Particolare artistico della Villa Rufolo Villa Rufolo è a breve distanza. Essa fa sentire il fascino ravellese della natura e dell'arte in singolare e felice armonia. Dal vestibolo della torre d'ingresso deputata all'avvistamento, attraverso un viale alberato si giunge al palazzo a tre piani: originari o in parte rifatti sono il salone, diviso in due navate da basse colonne, il bagno a pianta rettangolare, la cappella con volte a botte. A sinistra è la torre maggiore, alta circa trenta metri, a tre piani; ha un arco ogivale d'ingresso e due bifore su ogni lato del secondo piano.
A destra è il chiostro moresco vera e propria gemma incastonata nella bella villa con logge su colonnine in stile arabo siculo. Attraverso il viale si perviene al magico giardino sullo strapiombo, dove Richard Wagner il 26 maggio 1880, rapito dalla musicalità di luci e di colori, dinanzi all'azzurro spazio risonante di celesti armonie, in un impeto trionfale esclamò: "Ecco trovato il magico giardino di Klingsor".

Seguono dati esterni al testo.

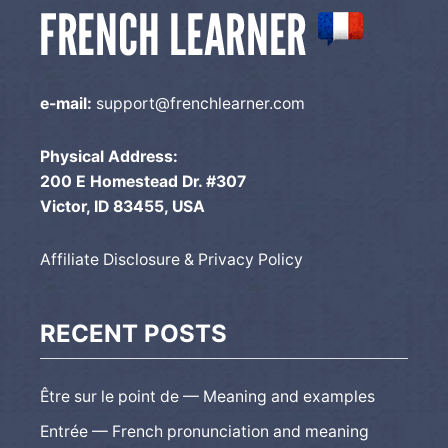
e-mail:
support@frenchlearner.com
Physical Address:
200 E Homestead Dr. #307
Victor, ID 83455, USA
Affiliate Disclosure & Privacy Policy
RECENT POSTS
Être sur le point de — Meaning and examples
Entrée — French pronunciation and meaning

Come il musicista così lo scrittore. Qui Giovanni Boccaccio trovò lo sfondo malioso della villa, donatrice di sogni infiniti, ove si diedero convegno "le donne e i tre giovani" per le cento novelle. Il vertiginoso panorama fa da sfondo ogni estate al festival in onore di Wagner.

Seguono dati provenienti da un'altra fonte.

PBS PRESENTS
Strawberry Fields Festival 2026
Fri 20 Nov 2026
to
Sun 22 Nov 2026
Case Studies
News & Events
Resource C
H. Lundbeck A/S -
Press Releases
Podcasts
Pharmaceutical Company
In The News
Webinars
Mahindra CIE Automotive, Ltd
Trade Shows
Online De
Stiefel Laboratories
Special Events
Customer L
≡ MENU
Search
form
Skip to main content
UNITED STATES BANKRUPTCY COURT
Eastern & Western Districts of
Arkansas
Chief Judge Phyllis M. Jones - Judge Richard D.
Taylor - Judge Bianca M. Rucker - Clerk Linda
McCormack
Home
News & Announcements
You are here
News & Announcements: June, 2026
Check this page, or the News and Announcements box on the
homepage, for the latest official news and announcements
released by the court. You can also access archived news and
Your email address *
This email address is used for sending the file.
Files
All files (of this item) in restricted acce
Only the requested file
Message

Nei pressi è Villa Cimbrone la cui storia é legata all'incontro tra Nicola Mansi sarto ravellese emigrato in Inghilterra e mister Ernest William Beckett. Ques'ultimo avuto conoscenza dal Mansi del sito più panoramico di Ravello, "Cimbrone", l'acquistò dai Signori Amici di Atrani. Fino ad allora Cimbrone non era altro che un vasto podere ove allignavano rovi e sterpi. Divenuto custode e fattore del Lord, spinto da un innato senso artistico, l'ex sarto intraprese un'opera di ricostruzione ed abbellimento. Con maestranze locali, quel fondo venne trasformato in una villa caratteristica, che stupisce per le singolari bellezze e per la varietà di suppellettili antiche, acquistate dappertutto. Il primo assaggio della manifestazione artistica, espressa con grande maestria dal Mansi, l'abbiamo in quel gioiello rappresentato dal chiostrino.

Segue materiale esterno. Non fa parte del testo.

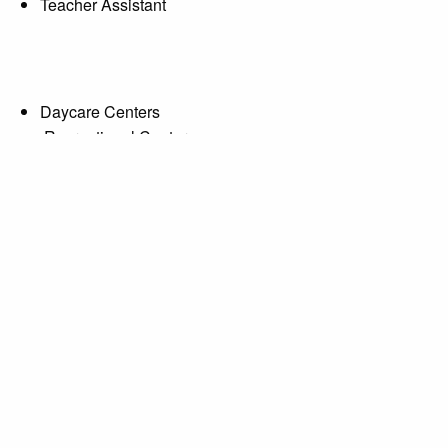
Teacher Assistant
Daycare Centers
Recreational Centers
McCluney
od Education Instructor
sothermal.edu
4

Questo graziosissimo cortiletto, che sorge a sinistra dell'ingresso è illeggiadrito da bifore e da due archi d'ingresso poggianti su colonne. A sinistra una porticina immette in una caratteristica sala a terrazza detta Cripta. Si tratta di una costruzione veramente originale, piena di maestà ed armonia, ove la solitudine si tramuta in una festa per chi guarda e contempla. A destra del chiostrino è posta una torre di difesa quadrata e merlata a quattro piani incorporata al castello tutto decorato e di imitazione a villa Rufolo essa ha ospitato insigni personaggi della scienza, dell'arte, della politica, nonché del cinema come Greta Garbo. I suoi interni sono ricchi di statue, bassorilievi, mobili antichi, arazzi e dipinti. Di fronte e` un`altra torre di abbellimento terminante a prisma e coperta da maioliche. A destra e` un atrio detto delle sirene. Attraversando il viale dell'immensità, fra giardini e boschetti, si perviene al Tempietto di Cerere e successivamente alla Terrazza dell'infinito adorna dei busti antichi dei sette re di Roma e sospesa tra il cielo ed il mare. "Affacciandosi da questo balcone pare vengano le vertigini, quando però l'occhio ha preso contatto allora non ci si vorrebbe più allontanare dalla sconfinata contemplazione". Nei pressi sono il Belvedere di Mercurio con la statua bronzea del messaggero degli dei; il Tempio di Venere dove è posta una statua della giovane dea modellata con ritmo armonico nel suo realistico nudo; il Tempietto di Bacco in stile greco in cui sono custodite le ceneri di lord Beckett; il Tea room sala rettangolare, con pilastri maiolicati e pareti ornate d'arabeschi.

Una gradinata a sinistra di Piazza Vescovado conduce al Palazzo Confalone, della cui struttura originaria conserva il cortile duecentesco, al Municipio più` volte ristrutturato che risale al XI secolo, al Palazzo dell'antica famiglia gentilizia dei Sasso, attualmente adibito ad albergo, e oltre, su una piazzetta prospetta il palazzo della nobile famiglia d'Afflitto, attualmente albergo il cui portale fiancheggiato da stipiti, colonne e resti del portale e dell'ambone della diruta chiesa di S. Eustachio di Pontone.